Document layout analysis data:

>>

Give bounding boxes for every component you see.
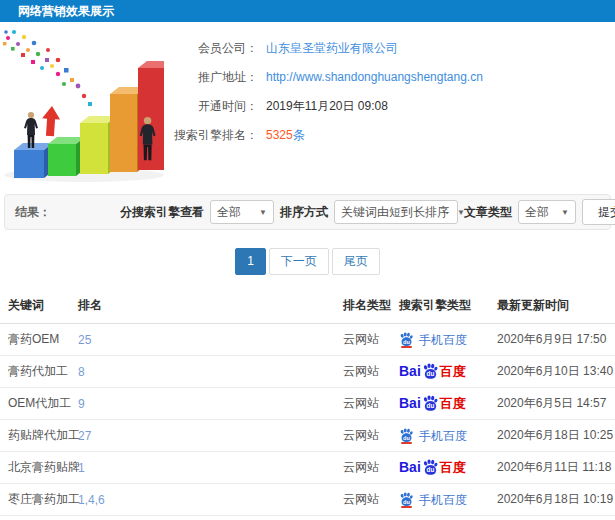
baidu-pc-logo: Bai百度	[399, 363, 466, 380]
table-row: 北京膏药贴牌 1 云网站 Bai百度 手机百度 2020年6月11日 11:18	[0, 452, 615, 484]
table-row: OEM代加工 9 云网站 Bai百度 手机百度 2020年6月5日 14:57	[0, 388, 615, 420]
growth-chart-illustration	[0, 28, 168, 186]
header-keyword: 关键词	[0, 291, 70, 324]
ranking-count-suffix: 条	[293, 128, 305, 142]
growth-chart-image	[0, 28, 168, 186]
table-row: 膏药代加工 8 云网站 Bai百度 手机百度 2020年6月10日 13:40	[0, 356, 615, 388]
ranking-count-label: 搜索引擎排名：	[168, 127, 258, 144]
updated-cell: 2020年6月10日 13:40	[489, 356, 615, 388]
article-type-label: 文章类型	[464, 204, 512, 221]
member-profile-section: 会员公司： 山东皇圣堂药业有限公司 推广地址： http://www.shand…	[0, 28, 615, 192]
table-row: 医疗器械厂家 4 云网站 Bai百度 手机百度 2020年5月29日 10:32	[0, 516, 615, 520]
filter-bar: 结果： 分搜索引擎查看 全部 ▼ 排序方式 关键词由短到长排序 ▼ 文章类型 全…	[4, 194, 611, 230]
engine-filter-select[interactable]: 全部 ▼	[210, 200, 274, 224]
up-arrow-icon	[41, 105, 61, 136]
pagination: 1 下一页 尾页	[0, 248, 615, 275]
engine-cell: Bai百度 手机百度	[391, 420, 489, 452]
rank-link[interactable]: 9	[78, 397, 85, 411]
app-header: 网络营销效果展示	[0, 0, 615, 22]
table-header-row: 关键词 排名 排名类型 搜索引擎类型 最新更新时间	[0, 291, 615, 324]
baidu-paw-icon	[422, 363, 439, 380]
keyword-cell: 药贴牌代加工	[0, 420, 70, 452]
info-row-company: 会员公司： 山东皇圣堂药业有限公司	[168, 40, 615, 57]
baidu-mobile-logo: 手机百度	[399, 331, 467, 348]
promo-url-label: 推广地址：	[168, 69, 258, 86]
engine-cell: Bai百度 手机百度	[391, 452, 489, 484]
ranking-count-number: 5325	[266, 128, 293, 142]
baidu-swoosh-icon	[401, 346, 412, 348]
updated-cell: 2020年6月18日 10:25	[489, 420, 615, 452]
rank-link[interactable]: 1	[78, 461, 85, 475]
sort-value: 关键词由短到长排序	[341, 204, 449, 221]
engine-cell: Bai百度 手机百度	[391, 484, 489, 516]
opened-time-value: 2019年11月20日 09:08	[266, 98, 388, 115]
result-label: 结果：	[15, 204, 51, 221]
baidu-mobile-logo: 手机百度	[399, 427, 467, 444]
keyword-cell: 膏药代加工	[0, 356, 70, 388]
header-engine-type: 搜索引擎类型	[391, 291, 489, 324]
rank-type-cell: 云网站	[335, 420, 391, 452]
info-row-opened: 开通时间： 2019年11月20日 09:08	[168, 98, 615, 115]
rank-type-cell: 云网站	[335, 452, 391, 484]
filter-controls: 分搜索引擎查看 全部 ▼ 排序方式 关键词由短到长排序 ▼ 文章类型 全部 ▼ …	[120, 199, 610, 225]
updated-cell: 2020年5月29日 10:32	[489, 516, 615, 520]
page-button-current[interactable]: 1	[235, 248, 266, 275]
businessman-left	[24, 112, 38, 148]
keyword-cell: 膏药OEM	[0, 324, 70, 356]
engine-filter-label: 分搜索引擎查看	[120, 204, 204, 221]
promo-url-link[interactable]: http://www.shandonghuangshengtang.cn	[266, 70, 483, 84]
bar-green	[48, 137, 85, 176]
info-row-url: 推广地址： http://www.shandonghuangshengtang.…	[168, 69, 615, 86]
updated-cell: 2020年6月18日 10:19	[489, 484, 615, 516]
rank-type-cell: 云网站	[335, 484, 391, 516]
engine-cell: Bai百度 手机百度	[391, 516, 489, 520]
header-updated: 最新更新时间	[489, 291, 615, 324]
baidu-swoosh-icon	[401, 506, 412, 508]
keyword-cell: OEM代加工	[0, 388, 70, 420]
sort-label: 排序方式	[280, 204, 328, 221]
info-row-ranking: 搜索引擎排名： 5325条	[168, 127, 615, 144]
engine-cell: Bai百度 手机百度	[391, 388, 489, 420]
sort-select[interactable]: 关键词由短到长排序 ▼	[334, 200, 458, 224]
keyword-cell: 医疗器械厂家	[0, 516, 70, 520]
header-rank-type: 排名类型	[335, 291, 391, 324]
next-page-button[interactable]: 下一页	[269, 248, 329, 275]
table-row: 枣庄膏药加工 1,4,6 云网站 Bai百度 手机百度 2020年6月18日 1…	[0, 484, 615, 516]
rank-link[interactable]: 8	[78, 365, 85, 379]
rank-link[interactable]: 1,4,6	[78, 493, 105, 507]
updated-cell: 2020年6月9日 17:50	[489, 324, 615, 356]
rank-type-cell: 云网站	[335, 356, 391, 388]
engine-filter-value: 全部	[217, 204, 241, 221]
rank-link[interactable]: 25	[78, 333, 91, 347]
table-row: 药贴牌代加工 27 云网站 Bai百度 手机百度 2020年6月18日 10:2…	[0, 420, 615, 452]
baidu-pc-logo: Bai百度	[399, 459, 466, 476]
submit-button[interactable]: 提交	[582, 199, 615, 225]
updated-cell: 2020年6月11日 11:18	[489, 452, 615, 484]
baidu-mobile-logo: 手机百度	[399, 491, 467, 508]
company-label: 会员公司：	[168, 40, 258, 57]
caret-down-icon: ▼	[561, 208, 569, 217]
rank-type-cell: 云网站	[335, 388, 391, 420]
engine-cell: Bai百度 手机百度	[391, 356, 489, 388]
page-title: 网络营销效果展示	[18, 4, 114, 18]
engine-cell: Bai百度 手机百度	[391, 324, 489, 356]
bar-blue	[14, 143, 53, 178]
rank-type-cell: 云网站	[335, 516, 391, 520]
company-link[interactable]: 山东皇圣堂药业有限公司	[266, 41, 398, 55]
table-row: 膏药OEM 25 云网站 Bai百度 手机百度 2020年6月9日 17:50	[0, 324, 615, 356]
header-rank: 排名	[70, 291, 335, 324]
keyword-cell: 枣庄膏药加工	[0, 484, 70, 516]
article-type-value: 全部	[525, 204, 549, 221]
baidu-paw-icon	[422, 395, 439, 412]
rank-type-cell: 云网站	[335, 324, 391, 356]
rank-link[interactable]: 27	[78, 429, 91, 443]
member-info: 会员公司： 山东皇圣堂药业有限公司 推广地址： http://www.shand…	[168, 28, 615, 192]
baidu-pc-logo: Bai百度	[399, 395, 466, 412]
last-page-button[interactable]: 尾页	[332, 248, 380, 275]
confetti	[3, 30, 92, 106]
keyword-ranking-table: 关键词 排名 排名类型 搜索引擎类型 最新更新时间 膏药OEM 25 云网站 B…	[0, 291, 615, 520]
baidu-paw-icon	[422, 459, 439, 476]
baidu-swoosh-icon	[401, 442, 412, 444]
opened-time-label: 开通时间：	[168, 98, 258, 115]
article-type-select[interactable]: 全部 ▼	[518, 200, 576, 224]
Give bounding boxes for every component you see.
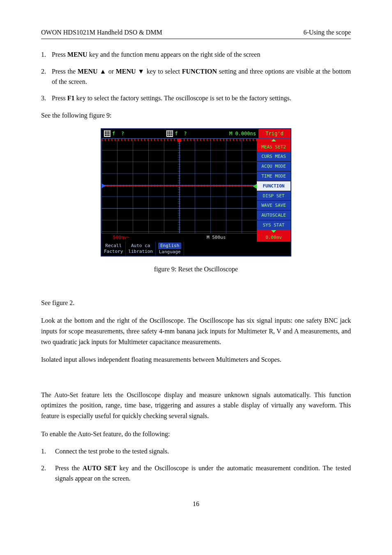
scope-ch1-status: f ? <box>101 129 127 138</box>
list-item: 1. Press MENU key and the function menu … <box>41 50 351 60</box>
menu-item-disp-set[interactable]: DISP SET <box>257 191 291 201</box>
menu-item-wave-save[interactable]: WAVE SAVE <box>257 200 291 210</box>
list-number: 3. <box>41 93 52 104</box>
see-figure-9: See the following figure 9: <box>41 110 351 121</box>
chevron-down-icon <box>271 230 276 233</box>
scope-trig-status: Trig'd <box>258 129 291 138</box>
trigger-position-marker <box>178 139 181 142</box>
ch2-value: ? <box>184 131 187 136</box>
list-body: Press MENU key and the function menu app… <box>52 50 351 60</box>
top-ruler <box>101 139 257 141</box>
list-number: 2. <box>41 463 55 474</box>
menu-item-curs-meas[interactable]: CURS MEAS <box>257 152 291 162</box>
timebase: M 500us <box>175 234 257 242</box>
list-number: 2. <box>41 67 52 77</box>
scope-waveform-area <box>101 139 257 233</box>
menu-item-time-mode[interactable]: TIME MODE <box>257 171 291 181</box>
softkey-line1: Recall <box>105 243 122 249</box>
menu-item-function[interactable]: FUNCTION <box>257 181 291 191</box>
list-body: Press the AUTO SET key and the Oscillosc… <box>55 463 351 484</box>
scope-bottom-status: 500mv~ M 500us 0.00mv <box>101 233 291 242</box>
scope-side-menu: MEAS SET2 CURS MEAS ACQU MODE TIME MODE … <box>257 139 291 233</box>
header-right: 6-Using the scope <box>303 29 351 36</box>
menu-item-autoscale[interactable]: AUTOSCALE <box>257 210 291 220</box>
softkey-f2-auto-calibration[interactable]: Auto ca libration <box>126 242 156 256</box>
softkey-f3-language[interactable]: English Language <box>156 242 184 256</box>
list-body: Press F1 key to select the factory setti… <box>52 93 351 104</box>
softkey-line2: Language <box>159 249 181 255</box>
menu-item-acqu-mode[interactable]: ACQU MODE <box>257 161 291 171</box>
menu-up-arrow <box>257 139 291 142</box>
scope-main: MEAS SET2 CURS MEAS ACQU MODE TIME MODE … <box>101 138 291 233</box>
list-item: 2. Press the MENU ▲ or MENU ▼ key to sel… <box>41 67 351 87</box>
trig-level: 0.00mv <box>257 234 291 242</box>
menu-item-meas-set2[interactable]: MEAS SET2 <box>257 142 291 152</box>
ch1-glyph: f <box>112 131 115 136</box>
softkey-f1-recall-factory[interactable]: Recall Factory <box>101 242 126 256</box>
page-header: OWON HDS1021M Handheld DSO & DMM 6-Using… <box>41 29 351 36</box>
scope-time-m: M 0.000ns <box>227 129 258 138</box>
scope-softkeys: Recall Factory Auto ca libration English… <box>101 242 291 256</box>
scope-top-bar: f ? f ? M 0.000ns Trig'd <box>101 129 291 138</box>
steps-list-2: 1. Connect the test probe to the tested … <box>41 446 351 483</box>
softkey-line1: Auto ca <box>131 243 150 249</box>
oscilloscope-figure: f ? f ? M 0.000ns Trig'd <box>101 128 291 257</box>
page-number: 16 <box>41 500 351 508</box>
inputs-paragraph: Look at the bottom and the right of the … <box>41 315 351 347</box>
list-item: 1. Connect the test probe to the tested … <box>41 446 351 457</box>
trigger-level-marker <box>253 184 257 189</box>
isolated-paragraph: Isolated input allows independent floati… <box>41 354 351 365</box>
list-item: 3. Press F1 key to select the factory se… <box>41 93 351 104</box>
softkey-line2: Factory <box>104 249 123 254</box>
ch1-scale: 500mv~ <box>101 234 175 242</box>
menu-item-sys-stat[interactable]: SYS STAT <box>257 220 291 230</box>
list-item: 2. Press the AUTO SET key and the Oscill… <box>41 463 351 484</box>
autoset-paragraph-2: To enable the Auto-Set feature, do the f… <box>41 429 351 439</box>
ch2-glyph: f <box>175 131 178 136</box>
coupling-icon <box>166 130 173 137</box>
waveform-line <box>101 185 257 186</box>
scope-ch2-status: f ? <box>164 129 189 138</box>
coupling-icon <box>104 130 111 137</box>
softkey-line2: libration <box>128 249 153 254</box>
ground-marker-left <box>101 183 106 188</box>
softkey-line1: English <box>158 243 181 249</box>
chevron-up-icon <box>271 139 276 141</box>
list-number: 1. <box>41 446 55 457</box>
list-number: 1. <box>41 50 52 60</box>
list-body: Connect the test probe to the tested sig… <box>55 446 351 457</box>
autoset-paragraph-1: The Auto-Set feature lets the Oscillosco… <box>41 390 351 421</box>
header-rule <box>41 39 351 39</box>
ch1-value: ? <box>121 131 124 136</box>
see-figure-2: See figure 2. <box>41 298 351 308</box>
steps-list-1: 1. Press MENU key and the function menu … <box>41 50 351 104</box>
menu-down-arrow <box>257 230 291 233</box>
header-left: OWON HDS1021M Handheld DSO & DMM <box>41 29 162 36</box>
figure-caption: figure 9: Reset the Oscilloscope <box>41 266 351 273</box>
list-body: Press the MENU ▲ or MENU ▼ key to select… <box>52 67 351 87</box>
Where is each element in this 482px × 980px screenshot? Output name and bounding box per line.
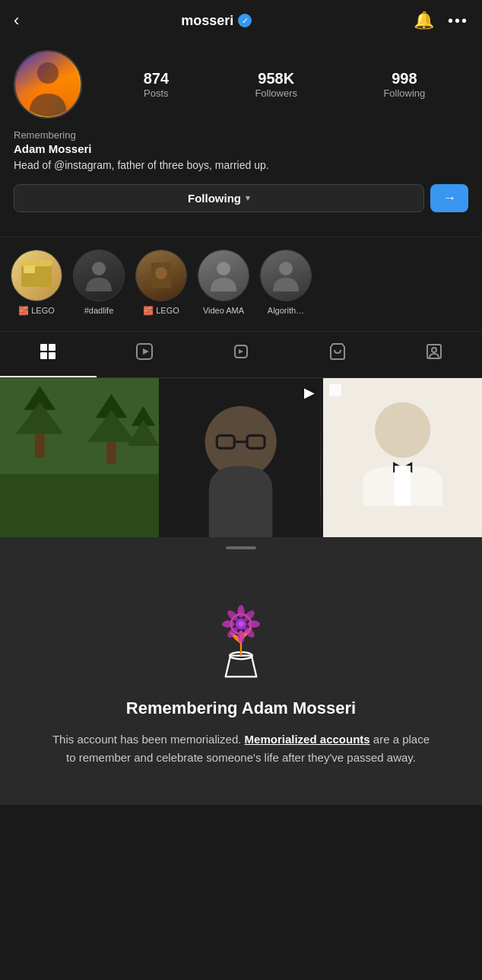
followers-count: 958K [255,70,297,88]
posts-stat[interactable]: 874 Posts [144,70,169,99]
tab-grid[interactable] [0,332,97,377]
following-button[interactable]: Following ▾ [14,184,424,212]
highlight-item[interactable]: 🧱 LEGO [11,250,62,316]
reels-overlay-icon: ▶ [304,384,315,401]
highlight-label: 🧱 LEGO [18,306,55,316]
tab-igtv[interactable] [193,332,290,377]
tab-shopping[interactable] [289,332,385,377]
memorial-text-before: This account has been memorialized. [52,733,245,746]
svg-point-6 [155,267,167,279]
svg-rect-18 [0,473,159,537]
photo-face-image [161,378,320,537]
memorial-text: This account has been memorialized. Memo… [51,730,431,767]
videoama-thumbnail [205,256,243,294]
highlight-circle [198,250,249,301]
chevron-down-icon: ▾ [246,193,250,203]
svg-rect-10 [49,344,55,351]
notification-icon[interactable]: 🔔 [414,11,434,30]
following-button-label: Following [188,192,241,205]
photo-cell[interactable] [323,378,482,537]
memorial-title: Remembering Adam Mosseri [126,698,356,718]
highlight-circle [73,250,125,301]
highlight-circle [11,250,62,301]
tab-bar [0,332,482,378]
bio-text: Head of @instagram, father of three boys… [14,158,468,173]
shopping-icon [328,342,347,365]
svg-rect-2 [21,260,52,266]
username-label: mosseri [181,13,233,29]
svg-rect-24 [106,441,116,463]
posts-count: 874 [144,70,169,88]
photo-grid: ▶ [0,378,482,537]
memorial-section: Remembering Adam Mosseri This account ha… [0,558,482,805]
action-buttons: Following ▾ → [14,184,468,212]
header-center: mosseri ✓ [181,13,252,29]
svg-point-8 [279,262,293,275]
remembering-label: Remembering [14,129,468,141]
photo-trees-image [0,378,159,537]
memorialized-accounts-link[interactable]: Memorialized accounts [245,733,370,746]
stats-container: 874 Posts 958K Followers 998 Following [100,70,468,99]
svg-point-33 [375,402,430,457]
photo-cell[interactable] [0,378,159,537]
igtv-icon [232,342,250,365]
app-header: ‹ mosseri ✓ 🔔 ••• [0,0,482,41]
svg-point-41 [237,630,244,643]
highlight-label: Video AMA [203,306,244,315]
algorithm-thumbnail [267,256,305,294]
svg-rect-11 [40,352,47,359]
svg-rect-21 [35,434,45,457]
message-icon: → [442,190,456,206]
svg-point-7 [217,262,230,275]
svg-point-16 [432,348,436,352]
tab-reels[interactable] [97,332,193,377]
profile-name: Adam Mosseri [14,142,468,155]
posts-label: Posts [144,88,169,99]
back-button[interactable]: ‹ [14,11,19,30]
avatar [14,50,82,119]
bio-section: Remembering Adam Mosseri Head of @instag… [14,129,468,173]
following-stat[interactable]: 998 Following [383,70,425,99]
svg-point-42 [222,620,235,627]
profile-section: 874 Posts 958K Followers 998 Following R… [0,41,482,237]
highlight-label: 🧱 LEGO [143,306,179,316]
highlights-section: 🧱 LEGO #dadlife [0,237,482,332]
photo-suit-image [323,378,482,537]
highlights-scroll: 🧱 LEGO #dadlife [0,243,482,322]
grid-icon [39,342,57,365]
svg-rect-9 [40,344,47,351]
avatar-container[interactable] [14,50,82,119]
svg-rect-36 [395,466,411,505]
highlight-label: Algorith… [268,306,304,315]
flower-icon [203,589,279,680]
svg-point-40 [237,605,244,618]
following-count: 998 [383,70,425,88]
more-icon[interactable]: ••• [448,12,468,30]
highlight-circle [135,250,187,301]
lego2-thumbnail [142,256,180,294]
highlight-item[interactable]: Video AMA [198,250,249,316]
highlight-item[interactable]: #dadlife [73,250,125,316]
scroll-bar [226,546,256,549]
highlight-item[interactable]: 🧱 LEGO [135,250,187,316]
highlight-item[interactable]: Algorith… [260,250,312,316]
svg-rect-3 [24,266,35,273]
svg-rect-12 [49,352,55,359]
lego-thumbnail [17,256,55,294]
tagged-icon [425,342,443,365]
scroll-indicator [0,537,482,558]
photo-checkbox [329,384,341,396]
followers-stat[interactable]: 958K Followers [255,70,297,99]
profile-top: 874 Posts 958K Followers 998 Following [14,50,468,119]
photo-cell[interactable]: ▶ [161,378,320,537]
svg-point-43 [247,620,260,627]
dadlife-thumbnail [80,256,118,294]
header-actions: 🔔 ••• [414,11,468,30]
svg-point-4 [92,262,106,275]
tab-tagged[interactable] [385,332,482,377]
avatar-inner [16,52,80,116]
reels-icon [135,342,154,365]
highlight-circle [260,250,312,301]
message-button[interactable]: → [430,184,468,212]
svg-point-49 [238,621,243,626]
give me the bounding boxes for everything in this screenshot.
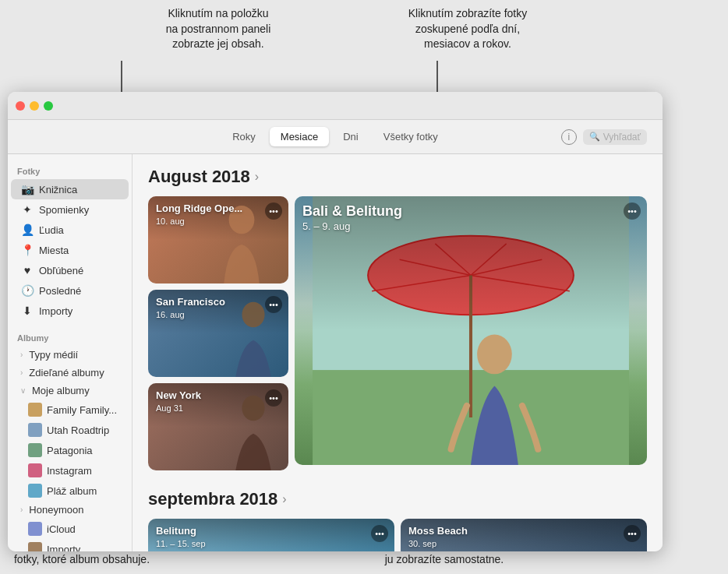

<<

▶ **TASK STATEMENT**
From the records above, return each line that has the string "function".

▶ **YOUR SOLUTION**
list-item: 1. Press MENU key and the function menu … <box>41 50 351 60</box>
list-body: Press MENU key and the function menu app… <box>52 50 351 60</box>
menu-item-function[interactable]: FUNCTION <box>257 181 291 191</box>
steps-list-1: 1. Press MENU key and the function menu … <box>41 50 351 104</box>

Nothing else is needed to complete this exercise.